Since starting this email I have managed to induce corruption again, i'll reboot and try it again without starting any other domains.
The server is a Compaq ProLiant 1600 2x550mhz P3 with 768mb memory. All the memory is ECC and up until I acquired it for Linux purposes, it was running as another company's main Windows server, so I wouldn't have suspected a hardware issue.
I'll follow up shortly hopefully with some instructions on inducing the corruption on this server for anyone else to try to see if we have a general problem.
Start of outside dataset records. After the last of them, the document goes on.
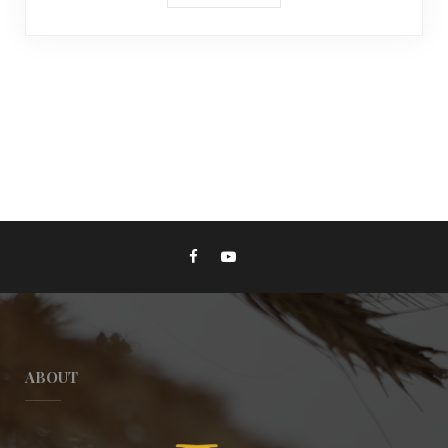
ABOUT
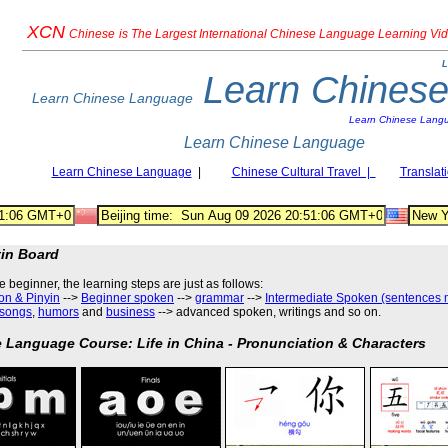
XCN
Chinese
is The Largest International Chinese Language Learning Vi
L
Learn Chines
Learn Chinese Language
Learn Chinese Lang
Learn Chinese Language
Learn Chinese Language
|
Chinese Cultural Travel |
Translat
tin Board
he beginner, the learning steps are just as follows
:
on & Pinyin
-->
Beginner spoken
-->
grammar
-->
Intermediate Spoken (sentences 
songs
,
humors
and
business
--> advanced spoken, writings and so on.
 Language Course: Life in China - Pronunciation & Characters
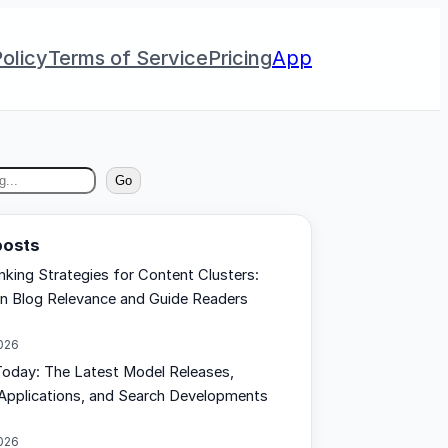
olicy
Terms of Service
Pricing
App
Go
posts
inking Strategies for Content Clusters:
n Blog Relevance and Guide Readers
2026
oday: The Latest Model Releases,
Applications, and Search Developments
2026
There haven't been any fixes in the last 2 days that would correct this problem have there? I'm a few days out of date i think.
James
I'm not in a position to test this, but is it possible that the corruption problem could manifest itself after an out of memory condition? When I first noticed the corruption I rebooted as quickly as possible so it didn't continue and so didn't check, but it's possible that it ran out of memory first. I guess I could test this but don't really want to do anything to risk corruption any further :)
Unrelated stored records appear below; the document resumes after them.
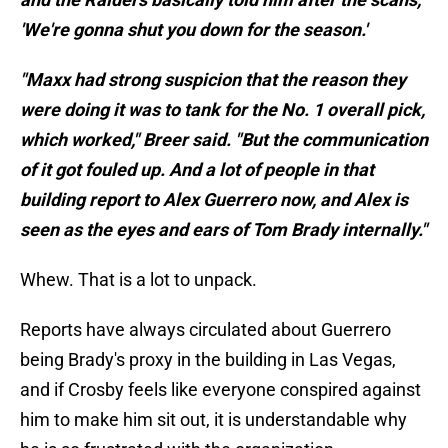
'We're gonna shut you down for the season.'
"Maxx had strong suspicion that the reason they
were doing it was to tank for the No. 1 overall pick,
which worked," Breer said. "But the communication
of it got fouled up. And a lot of people in that
building report to Alex Guerrero now, and Alex is
seen as the eyes and ears of Tom Brady internally."
Whew. That is a lot to unpack.
Reports have always circulated about Guerrero
being Brady's proxy in the building in Las Vegas,
and if Crosby feels like everyone conspired against
him to make him sit out, it is understandable why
speaking of memory, I have 3 domains running currently, 0 + 2U, all declared with 128mb memory, but xm list shows this:
Dom Name Mem(MB) CPU State Time(s)
0 Domain-0 119 0 r---- 1293.0
6 gaia 127 1 -b--- 81.9
7 mail2 126 0 -b--- 1597.9
'free' under mail2 and gaia shows 128124 as the total amount of memory.
I appreciate that maybe something about dom0 means that it shows something different, but why would the other two report different amounts of memory when they both have the same amount??? Both are running identical kernels.
James
From: Chris Andrews
Sent: Mon 19/07/2004 8:43 AM
To: xen-devel@xxxxxxxxxxxxxxxxxxxxx
Subject: Re: [Xen-devel] file corruption!!!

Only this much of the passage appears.